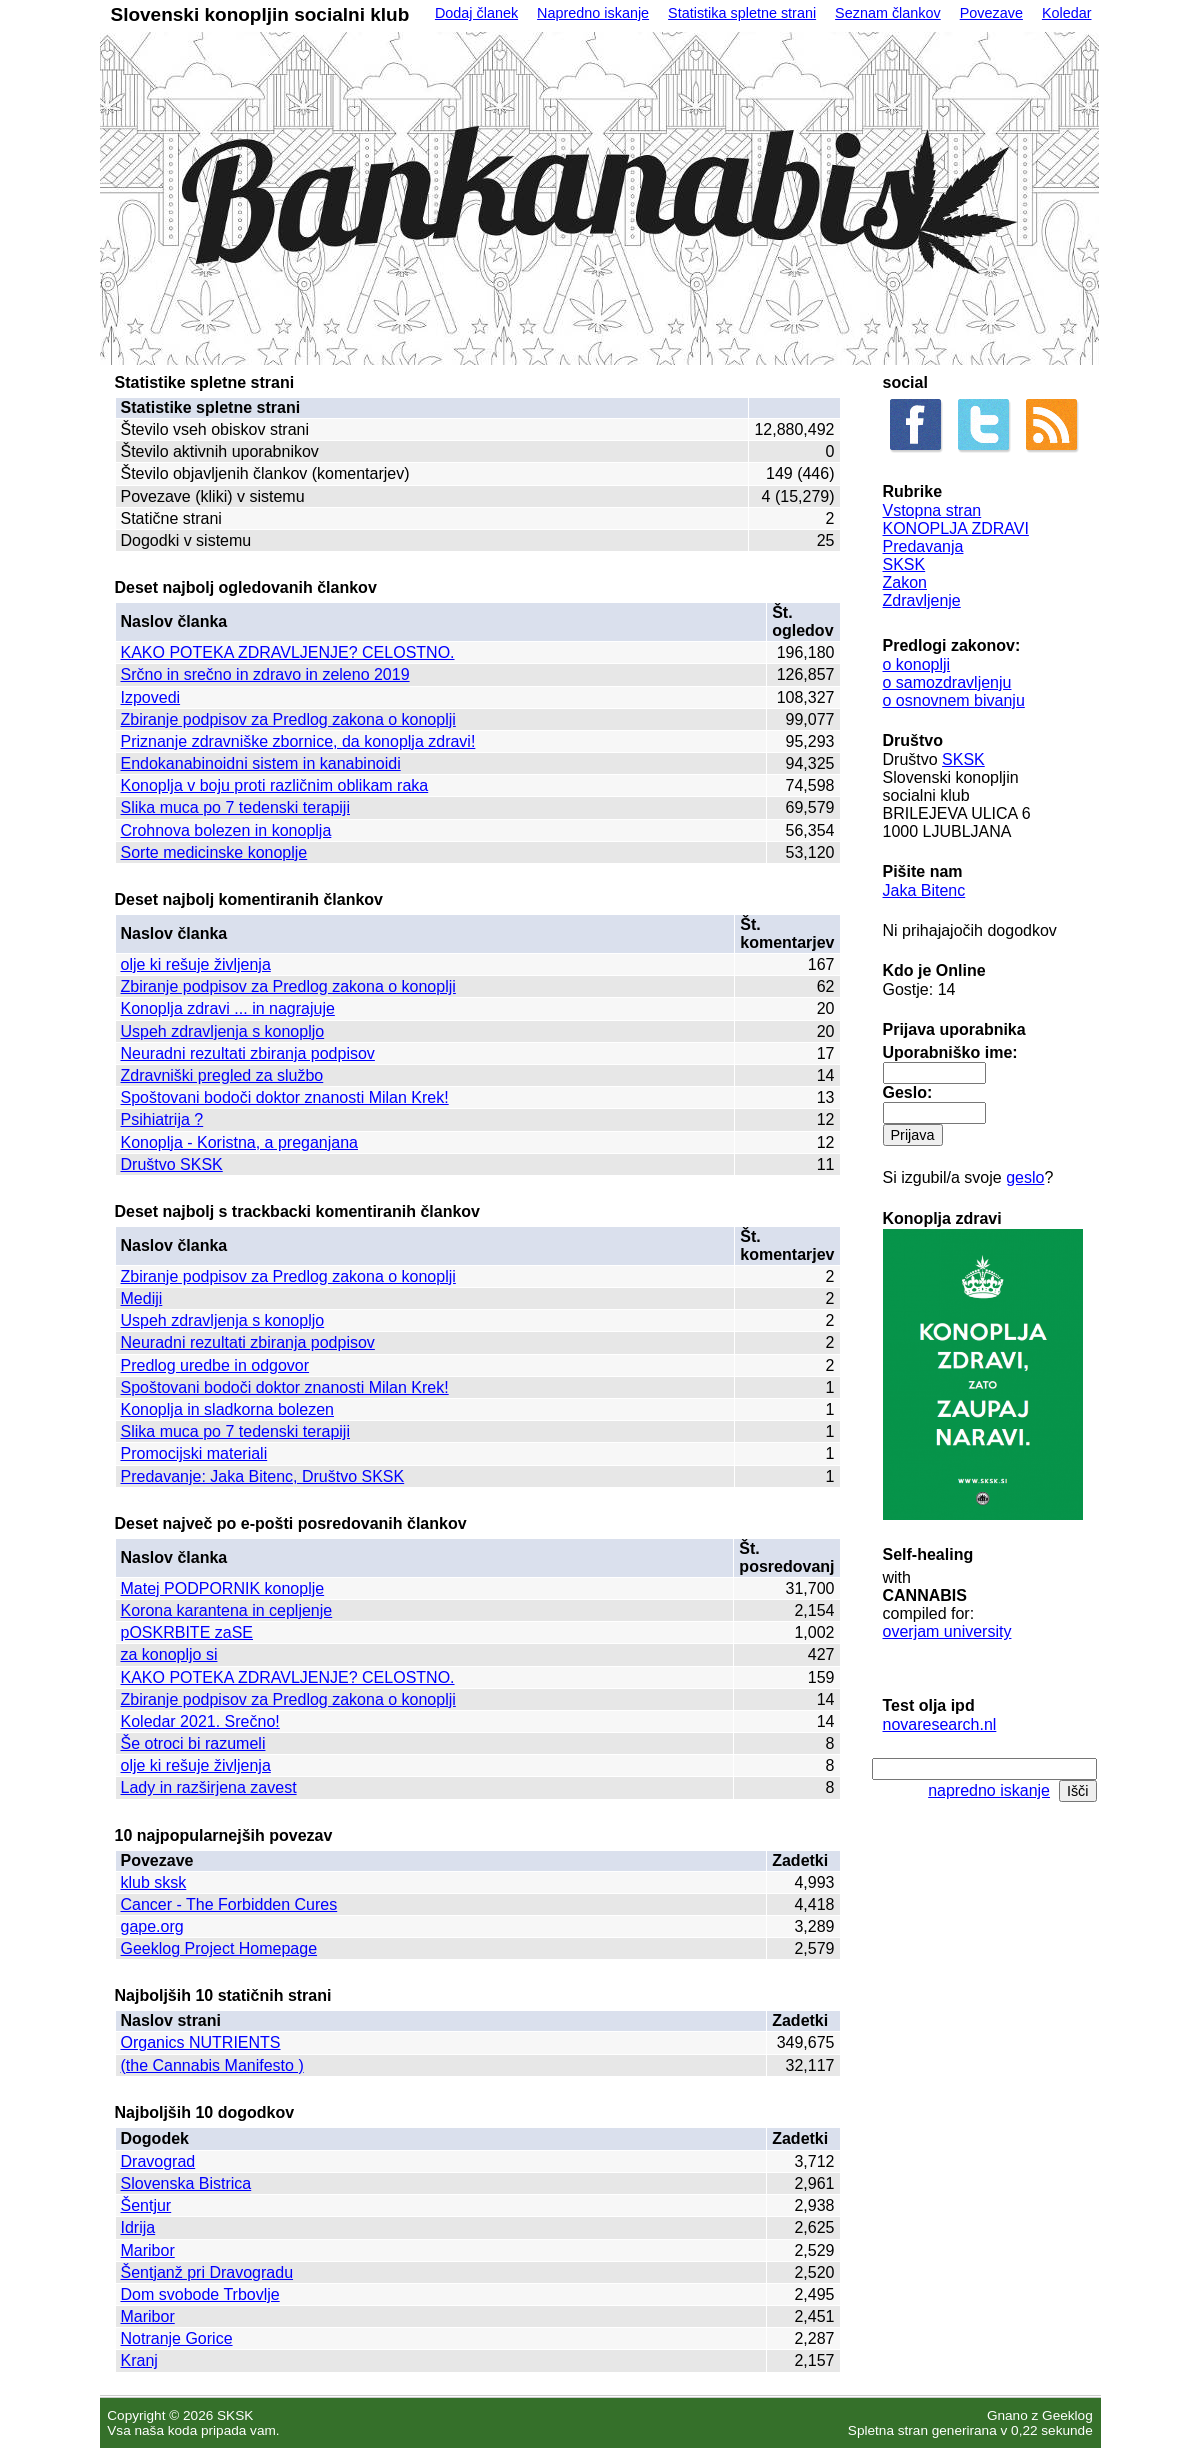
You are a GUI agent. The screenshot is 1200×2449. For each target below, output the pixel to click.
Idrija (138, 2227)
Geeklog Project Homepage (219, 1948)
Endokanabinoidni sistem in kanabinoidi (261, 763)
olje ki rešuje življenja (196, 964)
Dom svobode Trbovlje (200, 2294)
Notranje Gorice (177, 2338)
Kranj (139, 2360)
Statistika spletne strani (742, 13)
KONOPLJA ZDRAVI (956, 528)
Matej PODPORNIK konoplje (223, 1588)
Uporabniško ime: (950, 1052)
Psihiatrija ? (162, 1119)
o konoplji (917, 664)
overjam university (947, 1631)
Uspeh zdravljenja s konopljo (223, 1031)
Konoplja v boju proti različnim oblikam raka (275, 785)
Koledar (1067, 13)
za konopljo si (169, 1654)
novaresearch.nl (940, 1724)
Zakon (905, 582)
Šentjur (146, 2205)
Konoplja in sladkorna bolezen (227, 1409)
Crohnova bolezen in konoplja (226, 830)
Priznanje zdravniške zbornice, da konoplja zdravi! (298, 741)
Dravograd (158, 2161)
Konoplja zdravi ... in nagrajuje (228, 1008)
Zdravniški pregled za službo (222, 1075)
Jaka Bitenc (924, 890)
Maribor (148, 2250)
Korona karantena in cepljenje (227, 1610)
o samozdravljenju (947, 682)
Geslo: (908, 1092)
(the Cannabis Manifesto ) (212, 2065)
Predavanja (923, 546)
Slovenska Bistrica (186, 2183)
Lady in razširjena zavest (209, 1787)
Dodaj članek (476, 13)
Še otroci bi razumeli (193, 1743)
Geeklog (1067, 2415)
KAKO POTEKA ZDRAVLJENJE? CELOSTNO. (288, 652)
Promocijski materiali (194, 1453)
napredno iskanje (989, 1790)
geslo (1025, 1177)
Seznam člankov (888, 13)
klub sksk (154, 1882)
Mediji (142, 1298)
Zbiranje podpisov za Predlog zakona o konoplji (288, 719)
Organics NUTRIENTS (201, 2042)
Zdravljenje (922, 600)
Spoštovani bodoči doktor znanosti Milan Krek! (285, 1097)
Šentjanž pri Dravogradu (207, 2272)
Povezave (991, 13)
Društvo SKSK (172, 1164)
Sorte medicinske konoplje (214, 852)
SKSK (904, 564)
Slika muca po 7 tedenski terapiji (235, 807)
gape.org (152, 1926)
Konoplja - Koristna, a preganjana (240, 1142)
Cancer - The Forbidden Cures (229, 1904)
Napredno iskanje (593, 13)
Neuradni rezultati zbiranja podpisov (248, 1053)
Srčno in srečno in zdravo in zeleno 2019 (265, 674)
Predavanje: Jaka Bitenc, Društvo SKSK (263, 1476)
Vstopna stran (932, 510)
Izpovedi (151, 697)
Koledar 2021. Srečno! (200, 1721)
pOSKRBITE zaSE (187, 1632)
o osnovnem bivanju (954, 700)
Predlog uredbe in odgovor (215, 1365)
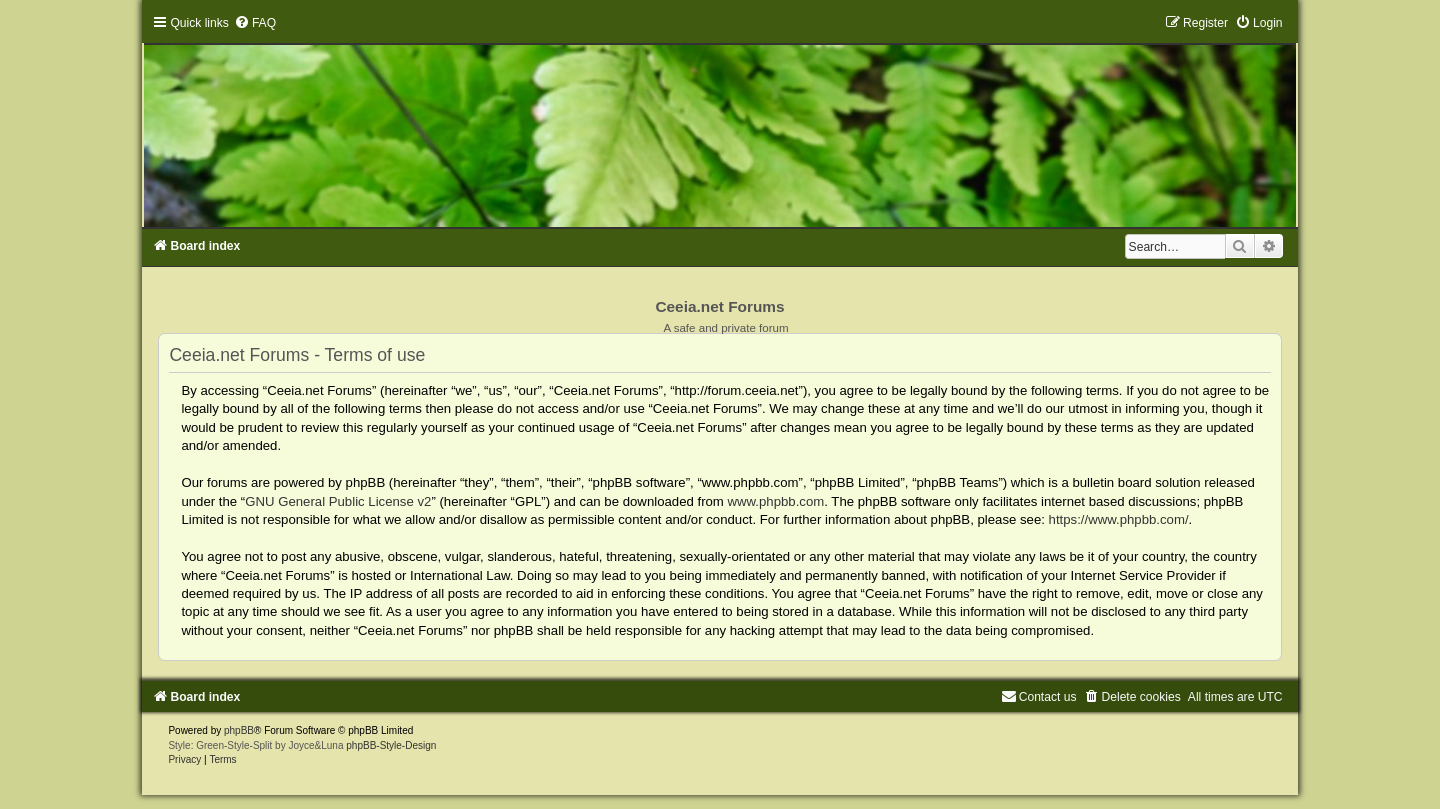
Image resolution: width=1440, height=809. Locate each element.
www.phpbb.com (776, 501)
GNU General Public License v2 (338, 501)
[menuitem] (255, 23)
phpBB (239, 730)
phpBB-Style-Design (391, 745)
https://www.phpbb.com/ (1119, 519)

○ ○ ○ ○ ○

* [Task instructions]:
Pictures stay out, but everything else in the records must be output exactly.

* [Solution below]:
You are a GUI agent. The screenshot is 1200×2449. For each target below, output the pixel to click.
Idrija (138, 2227)
Geeklog Project Homepage (219, 1948)
Endokanabinoidni sistem in kanabinoidi (261, 763)
olje ki rešuje življenja (196, 964)
Dom svobode Trbovlje (200, 2294)
Notranje Gorice (177, 2338)
Kranj (139, 2360)
Statistika spletne strani (742, 13)
KONOPLJA ZDRAVI (956, 528)
Matej PODPORNIK konoplje (223, 1588)
Uporabniško ime: (950, 1052)
Psihiatrija ? (162, 1119)
o konoplji (917, 664)
overjam university (947, 1631)
Uspeh zdravljenja s konopljo (223, 1031)
Konoplja v boju proti različnim oblikam raka (275, 785)
Koledar (1067, 13)
za konopljo si (169, 1654)
novaresearch.nl (940, 1724)
Zakon (905, 582)
Šentjur (146, 2205)
Konoplja in sladkorna bolezen (227, 1409)
Crohnova bolezen in konoplja (226, 830)
Priznanje zdravniške zbornice, da konoplja zdravi! (298, 741)
Dravograd (158, 2161)
Konoplja zdravi ... in nagrajuje (228, 1008)
Zdravniški pregled za službo (222, 1075)
Jaka Bitenc (924, 890)
Maribor (148, 2250)
Korona karantena in cepljenje (227, 1610)
o samozdravljenju (947, 682)
Geslo: (908, 1092)
(the Cannabis Manifesto ) (212, 2065)
Predavanja (923, 546)
Slovenska Bistrica (186, 2183)
Lady in razširjena zavest (209, 1787)
Dodaj članek (476, 13)
Še otroci bi razumeli (193, 1743)
Geeklog (1067, 2415)
KAKO POTEKA ZDRAVLJENJE? CELOSTNO. (288, 652)
Promocijski materiali (194, 1453)
napredno iskanje (989, 1790)
geslo (1025, 1177)
Seznam člankov (888, 13)
klub sksk (154, 1882)
Mediji (142, 1298)
Zbiranje podpisov za Predlog zakona o konoplji (288, 719)
Organics NUTRIENTS (201, 2042)
Zdravljenje (922, 600)
Spoštovani bodoči doktor znanosti Milan Krek! (285, 1097)
Šentjanž pri Dravogradu (207, 2272)
Povezave (991, 13)
Društvo SKSK (172, 1164)
Sorte medicinske konoplje (214, 852)
SKSK (904, 564)
Slika muca po 7 tedenski terapiji (235, 807)
gape.org (152, 1926)
Konoplja - Koristna, a preganjana (240, 1142)
Cancer - The Forbidden Cures (229, 1904)
Napredno iskanje (593, 13)
Neuradni rezultati zbiranja podpisov (248, 1053)
Srčno in srečno in zdravo in zeleno 2019 (265, 674)
Predavanje: Jaka Bitenc, Društvo SKSK (263, 1476)
Vstopna stran (932, 510)
Izpovedi (151, 697)
Koledar 2021. Srečno! (200, 1721)
pOSKRBITE zaSE (187, 1632)
o osnovnem bivanju (954, 700)
Predlog uredbe in odgovor (215, 1365)
Image resolution: width=1440, height=809. Locate each element.
www.phpbb.com (776, 501)
GNU General Public License v2 (338, 501)
[menuitem] (255, 23)
phpBB (239, 730)
phpBB-Style-Design (391, 745)
https://www.phpbb.com/ (1119, 519)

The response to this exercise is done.